Arriving at Amsterdam’s Centraal Station is a strange experience. It’s in the middle of town on a sunny plaza at the foot of the main street, the Damrak. You step out of the front door and there in front of you is – gosh! – every hippie that’s left. I had no idea there were still so many of them, but there were scores, if not hundreds, lounging around in groups of six or eight, playing guitars, passing reefers, sunning themselves. They look much as you would expect someone to look who has devoted a quarter of a century to lounging around in public places and smoking dope. A lot of them seemed to be missing teeth and hair, but they had compensated somewhat by acquiring large numbers of children and dogs. The children amused themselves by frolicking barefoot in the sun and the dogs by nipping at me as I passed.

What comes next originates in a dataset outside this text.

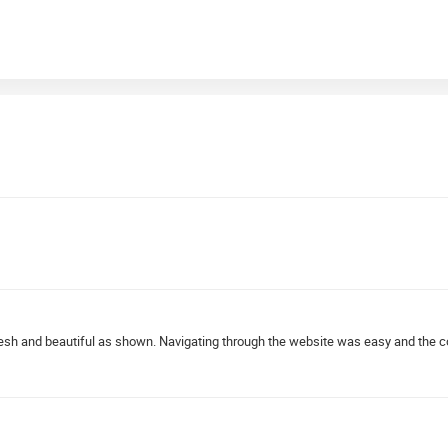
resh and beautiful as shown. Navigating through the website was easy and the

I walked up the Damrak in a state of high anticipation. Amsterdam had been Katz’s and my favourite European city by a factor too high to compute. It was beautiful, it was friendly, it had excellent bars and legal dope. If we had lingered another week I could well be there yet, sitting on the station plaza with an acoustic guitar and some children named Sunbeam and Zippity Doo-Dah. It was that close.

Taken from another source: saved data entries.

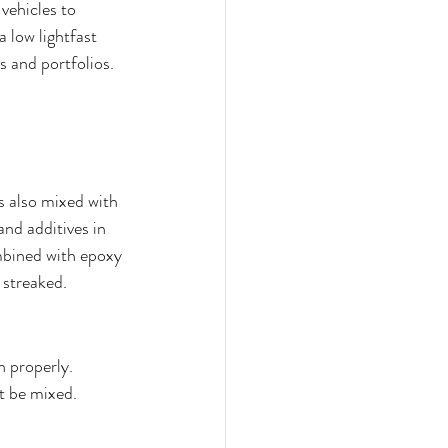
vehicles to 
a low lightfast 
 and portfolios. 
s also mixed with 
nd additives in 
mbined with epoxy 
 streaked. 
n properly. 
t be mixed.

The Damrak was heaving with tourists, hippies and Saturday shoppers, all moving at different speeds: the tourists shuffling as if their shoelaces were tied together, looking everywhere but where they were going, the hippies hunched and hurried, and the shoppers scurrying around among them like wind-up toys. It was impossible to walk with any kind of rhythm. I tried several of the hotels along the street, but they were all full, so I dodged behind the prison-like royal palace at Dam Square and branched off into some side streets, where I had vague recollections of there being a number of small hotels. There were, but these too were full. At most of them it wasn’t even necessary to enquire because a sign in the window announced
NO VACANCY
in half a dozen languages.

Things had clearly changed since my day. Katz and I had stepped off the train at the height of summer, asked our way to the Sailors’ Quarter and got a room in the first hotel we came to. It was a wonderful little place called the Anco, in a traditional Amsterdam house: narrow and gabled, with steep, dark staircases and a restful view of the O.Z. Voorburgwal canal four floors below. It cost $5 a night, with an omelette for breakfast thrown in (almost literally), though we did have to share a room with two slightly older guys.

Our first meeting was inauspicious. We opened the door to find them engaged in a session of naked bed-top wrestling – an occurrence that surprised the four of us equally.

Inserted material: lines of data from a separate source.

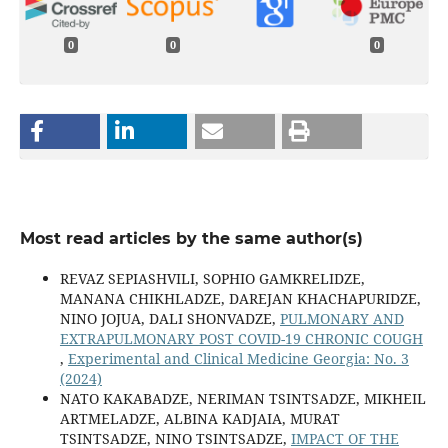
0
0
0
Most read articles by the same author(s)
REVAZ SEPIASHVILI, SOPHIO GAMKRELIDZE,
MANANA CHIKHLADZE, DAREJAN KHACHAPURIDZE,
NINO JOJUA, DALI SHONVADZE,
PULMONARY AND
EXTRAPULMONARY POST COVID-19 CHRONIC COUGH
,
Experimental and Clinical Medicine Georgia: No. 3
(2024)
NATO KAKABADZE, NERIMAN TSINTSADZE, MIKHEIL
ARTMELADZE, ALBINA KADJAIA, MURAT
TSINTSADZE, NINO TSINTSADZE,
IMPACT OF THE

‘Pardon us, ladies!’ Katz and I blurted and scuffled backwards into the hallway, closing the door behind us and looking confounded. Nothing in twenty years of life in Iowa had quite prepared us for this. We gave them a minute to disengage and don bathrobes before we barged back in, but it was clear that they considered us boorish intruders, an opinion reinforced by our knack, developed over the next two days, of always returning to the room in the middle of one of their work-outs. Either these guys never stopped or our timing was impeccable.

They spoke to us as little as was humanly possible. We couldn’t place their accents but we thought the smaller one might be Australian since he seemed so at home down under. Their contempt for us became irredeemable in the middle of the second night, when Katz stumbled heavily from his bed after a gala evening at the Club Paradiso and, with an enormous sigh of relief, urinated in the waste-basket.

‘I thought it was the sink,’ he explained, a trifle lamely, the next morning. Our room-mates moved out after breakfast and for the rest of the week we had the room to ourselves.

We quickly fell into a happy routine. We would rise each morning for breakfast, then return to the room, shut out every trace of daylight and go back to bed for the day. At about four o’clock we would stir again, have a steaming shower in a cubicle down the hall, change into fresh clothes, press our hair flat against our heads and descend to the bar of the Anco, where we would sit with Oranjebooms in the window seat, watching the passing scene and remarking on what fine people the Dutch were to fill their largest city with pleasant canals, winsome whores and plentiful intoxicants.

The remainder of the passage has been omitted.